Trusting that God is good no matter what.
If God chooses to heal one person and not another or allows a person to receive one spiritual gift of some sort and not another, maybe it is less about me and my “lack of” faith, and more about trusting God in the process. Rather than a lack of faith, maybe God just chose not to give the gift of tongues to me? Could it be as simple as that? I think so.
Maybe this person wasn’t supposed to be healed because God had a greater plan all along, or maybe I wasn’t supposed to receive the gift of tongues because God knew that eventually I may have relied on that gift to give me a spiritual “high” and that is what I would come to worship instead of him.

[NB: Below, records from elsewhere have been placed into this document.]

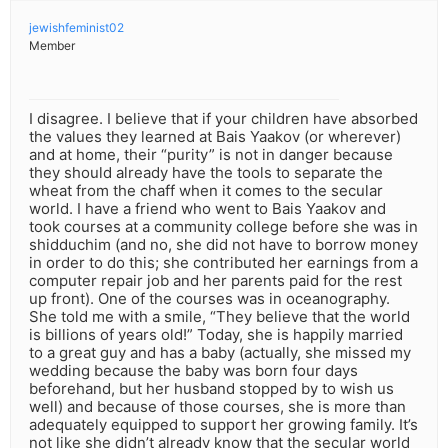
jewishfeminist02
Member
I disagree. I believe that if your children have absorbed
the values they learned at Bais Yaakov (or wherever)
and at home, their “purity” is not in danger because
they should already have the tools to separate the
wheat from the chaff when it comes to the secular
world. I have a friend who went to Bais Yaakov and
took courses at a community college before she was in
shidduchim (and no, she did not have to borrow money
in order to do this; she contributed her earnings from a
computer repair job and her parents paid for the rest
up front). One of the courses was in oceanography.
She told me with a smile, “They believe that the world
is billions of years old!” Today, she is happily married
to a great guy and has a baby (actually, she missed my
wedding because the baby was born four days
beforehand, but her husband stopped by to wish us
well) and because of those courses, she is more than
adequately equipped to support her growing family. It’s
not like she didn’t already know that the secular world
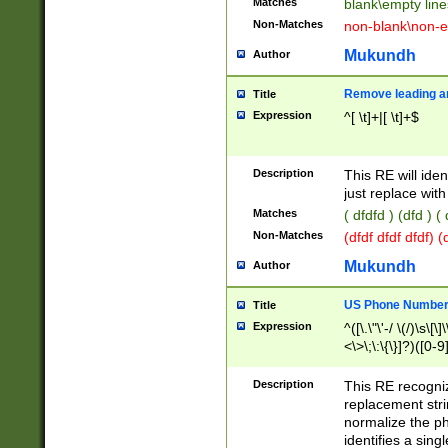
Matches
blank\empty line
Non-Matches
non-blank\non-e
Mukundh
Author
Remove leading an
Title
Expression
^[ \t]+|[ \t]+$
Description
This RE will iden
just replace with
Matches
( dfdfd ) (dfd ) (
Non-Matches
(dfdf dfdf dfdf) 
Mukundh
Author
US Phone Number 
Title
Expression
^([\.\"\'-/ \(/)\s\[\]
<\>\;\:\{\}]?)([0-9]
Description
This RE recogn
replacement str
normalize the ph
identifies a sing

Will I believe that he is good, and has things under control, whether my desired results happen or not?
God does things that we don’t have answers for, but that is the beauty of faith. We choose to believe that God is good no matter what. Because that is his character and he is the same today as he was yesterday and will always be!
It’s easy to point the finger at our own lack of faith for things that have an end result that we don’t like. And you know what? It makes people feel like failures. God chooses some things for some people and not others. And that is OK. We are not all the same, God has a different plan for each of us, and we can’t pretend that we know what’s best for people.
But we must trust that God does.
What are you not trusting God with right now?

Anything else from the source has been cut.